En dépit de toutes ses qualités, essentiellement son solide chapitre théorique et des études de cas précises et précieuses, cet ouvrage pâtit d’au moins deux grands défauts : une curieuse lacune et un manquement méthodologique.

D’une part, il apparaît fort dommage que dans un ouvrage sur le nationalisme en Asie, un pays aussi paradigmatique que la Corée — les Corée(s) — soit totalement absent. Vieille nation unitaire, divisée à plusieurs reprises, espace-pont entre la Chine et le Japon, tour à tour sous la domination directe ou indirecte de l’une et de l’autre, l’un des points les plus chauds de la Guerre froide, petit tigre de l’Asie développée, exemple réussi de transition démocratique... la Corée rassemble tous les éléments d’un parcours politique où l’écheveau des théories du nationalisme aurait particulièrement trouvé matière à débat pour établir qui du « primordialisme », du « pérennialisme », du « modernisme » ou de l’« ethno-symbolisme » se chargeait de la plus grande pertinence.
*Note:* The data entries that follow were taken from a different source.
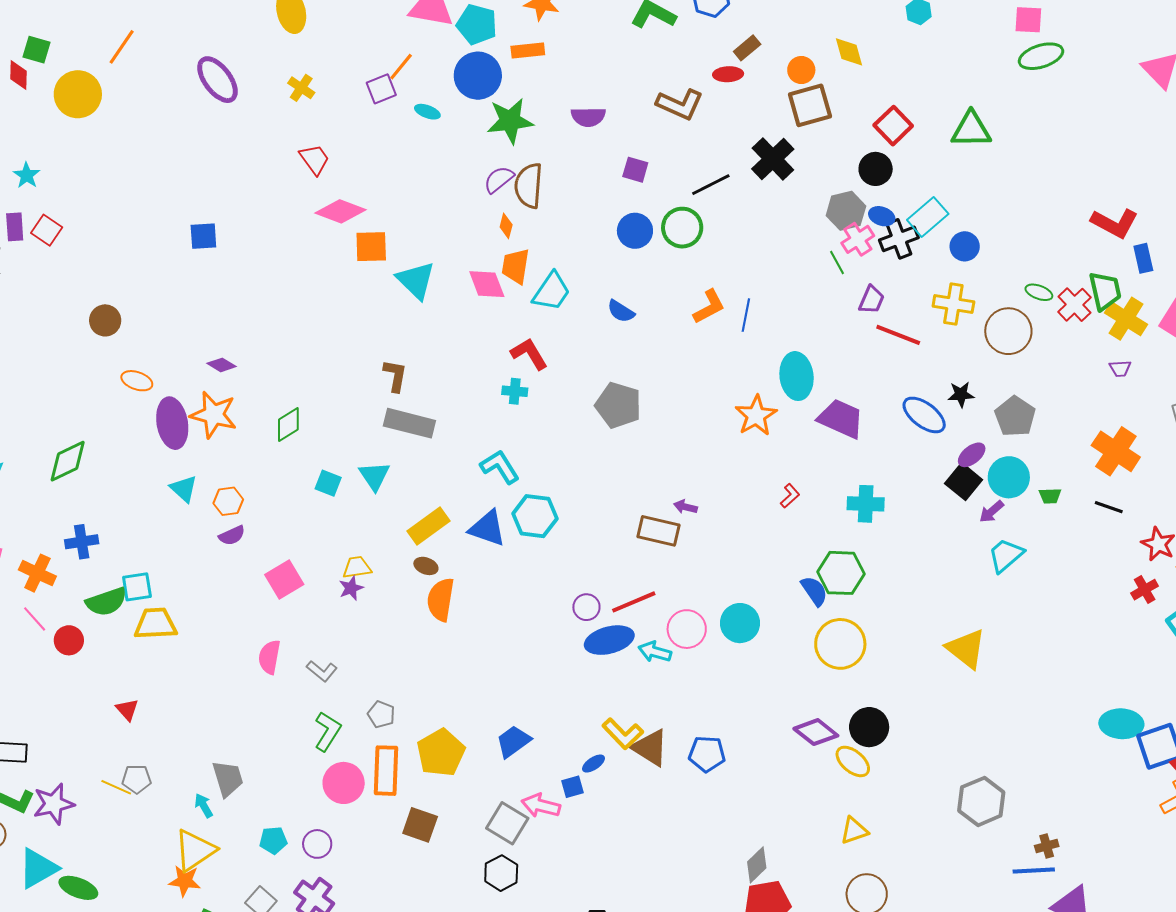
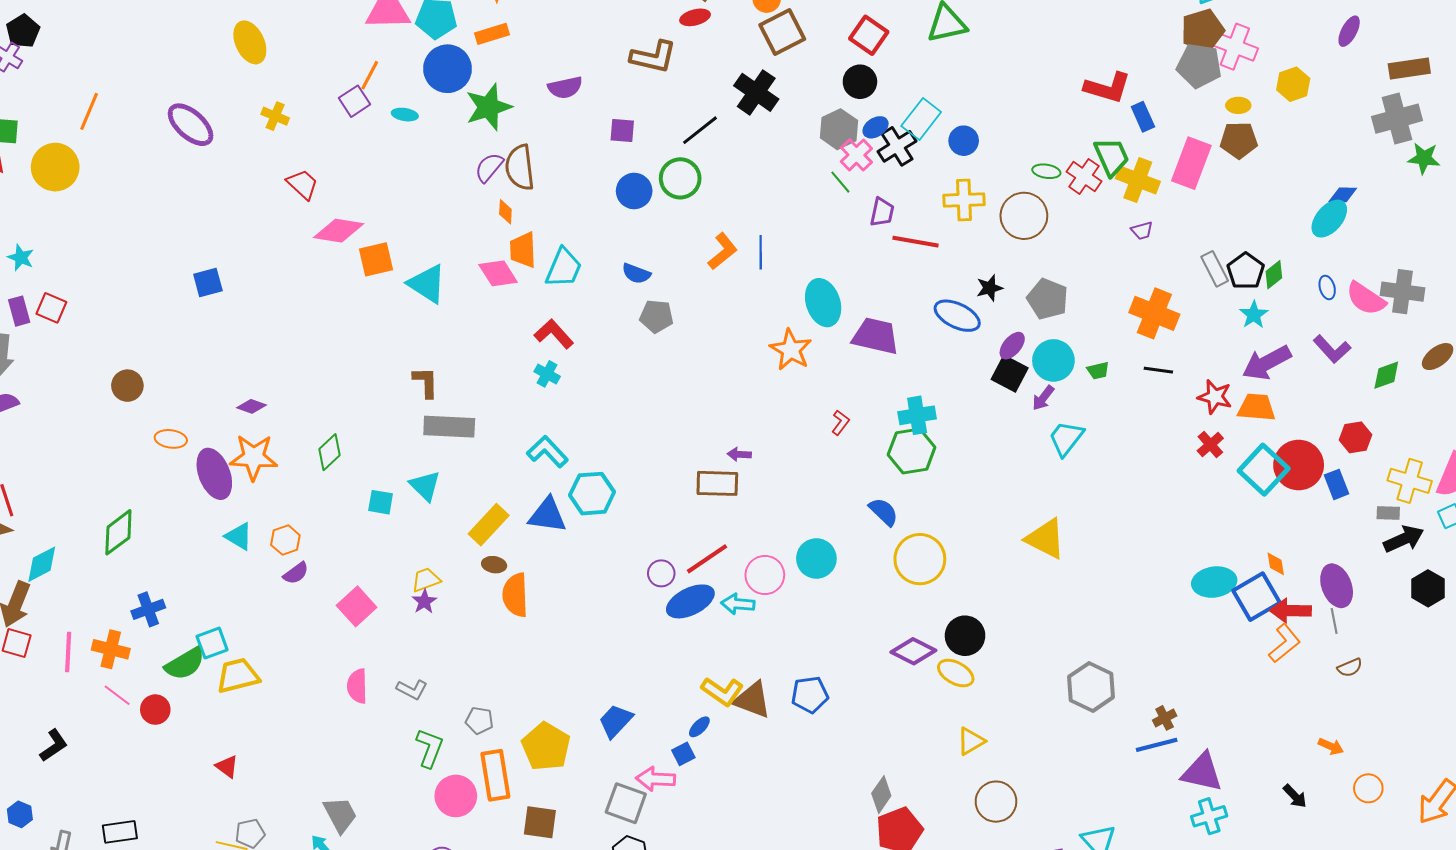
blue ellipse: (882, 216) -> (876, 127), turned -40
cyan cross: (515, 391) -> (547, 374), turned 35
gray pentagon: (618, 405) -> (656, 316), moved, size x0.7
green hexagon: (841, 573) -> (912, 451), moved

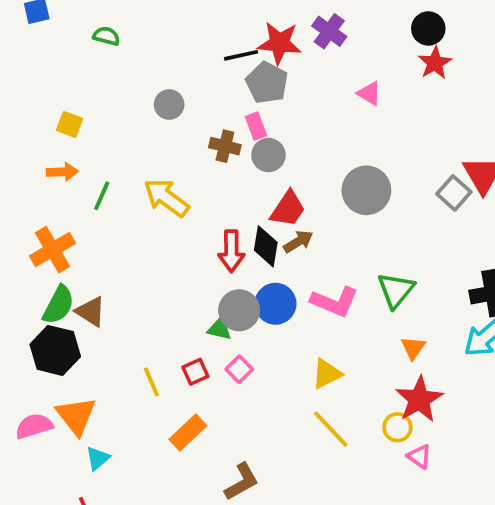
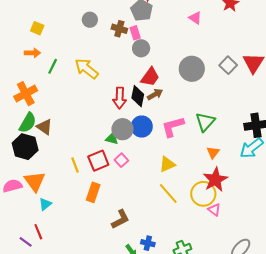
brown cross: (225, 146) -> (119, 29), moved
gray square: (454, 193) -> (228, 65), moved
pink L-shape: (335, 302) -> (173, 127), turned 140
red square: (195, 372) -> (98, 161), size x1.5
yellow circle: (397, 427) -> (203, 194), size x1.6
orange rectangle: (188, 432) -> (93, 192), turned -30

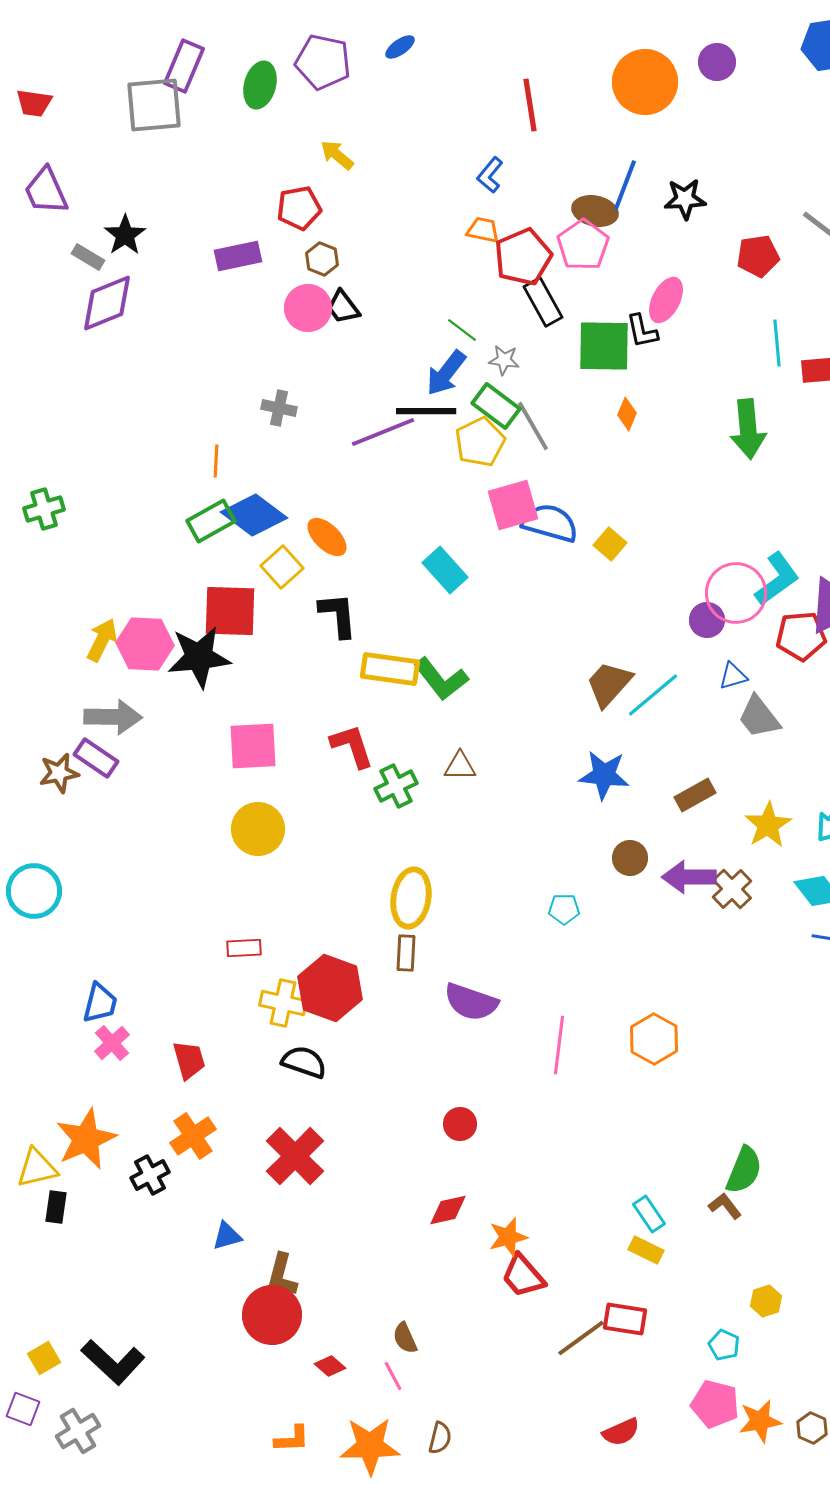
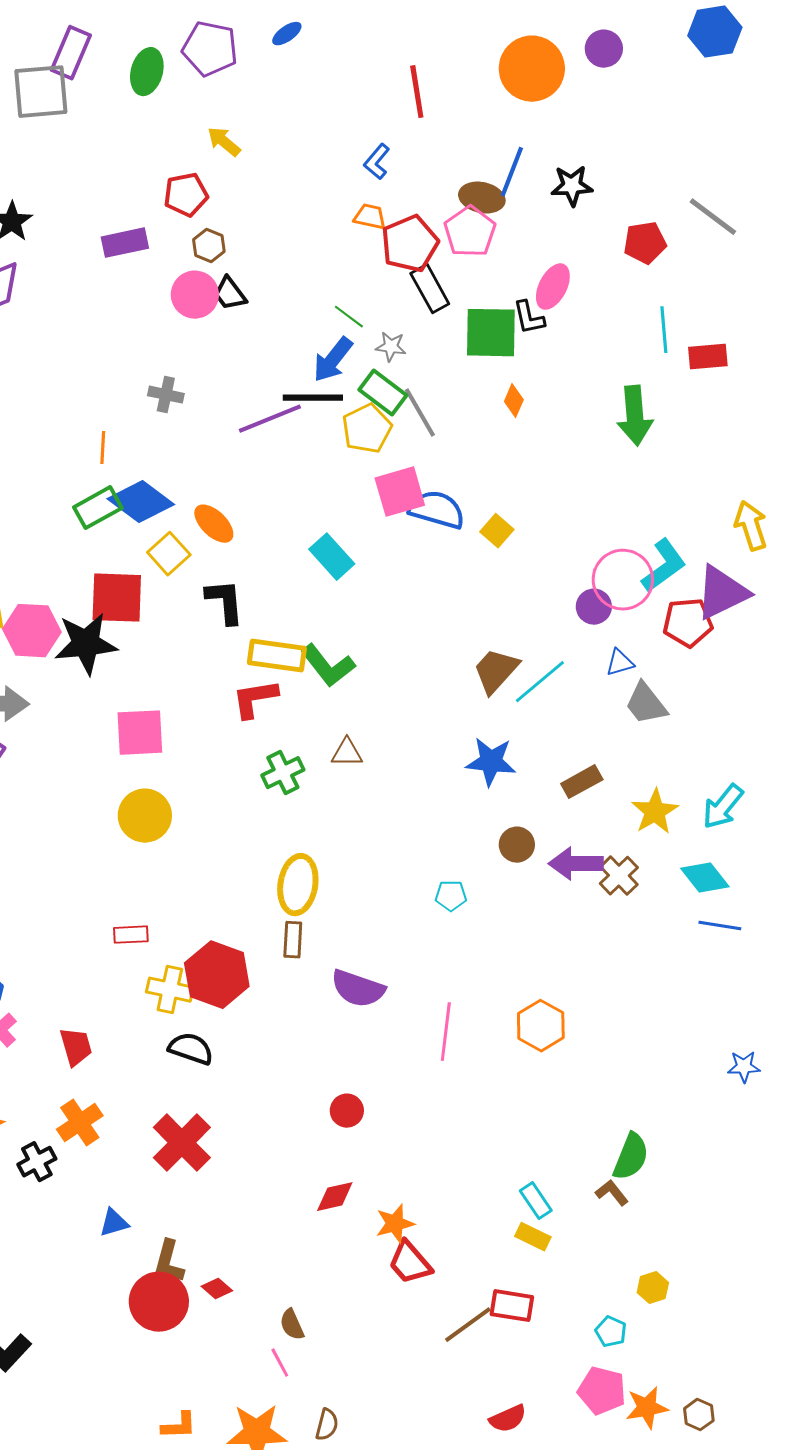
red L-shape: (352, 746) -> (255, 699), moved, turned -81
red diamond: (330, 1366) -> (217, 1289), moved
Les études sur la nation et le nationalisme coréens sont d’ailleurs assez anciennes((5) et continuent de solliciter l’attention des chercheurs((6). Cela étant, nous sommes tout à fait conscient qu’un spécialiste de l’Asie du sud ou du sud-est trouverait de même regrettable que des pays comme le Sri Lanka et le Cambodge soient également exclus de cette collection d’interventions.

D’autre part, sans que l’on puisse imputer ce manquement exclusivement au caractère « collectif » de l’ensemble, ce livre ne parvient pas vraiment à faire œuvre de comparatisme, s’agissant « du nationalisme en Asie », et se contente en définitive de juxtaposer « des nationalismes d’Asie ». La préface de Michael Leifer ne couvre malheureusement qu’une page et l’ultime chapitre de James Mayall est également trop court pour discuter les questions soulevées par les différentes monographies : seuls les défis que pose la résurgence du nationalisme bénéficient d’une approche proprement transversale. Enfin, une occasion a peut-être été manquée en ne demandant pas à Anthony Smith d’exécuter une synthèse aporétique de toutes les formes de la nation et du nationalisme exposées ici. Pour brillante qu’elle soit, sa présentation introductive reprend plusieurs de ses publications et il est somme toute à déplorer que ses talents de « penseur du nationalisme » n’aient pas été plus sollicités.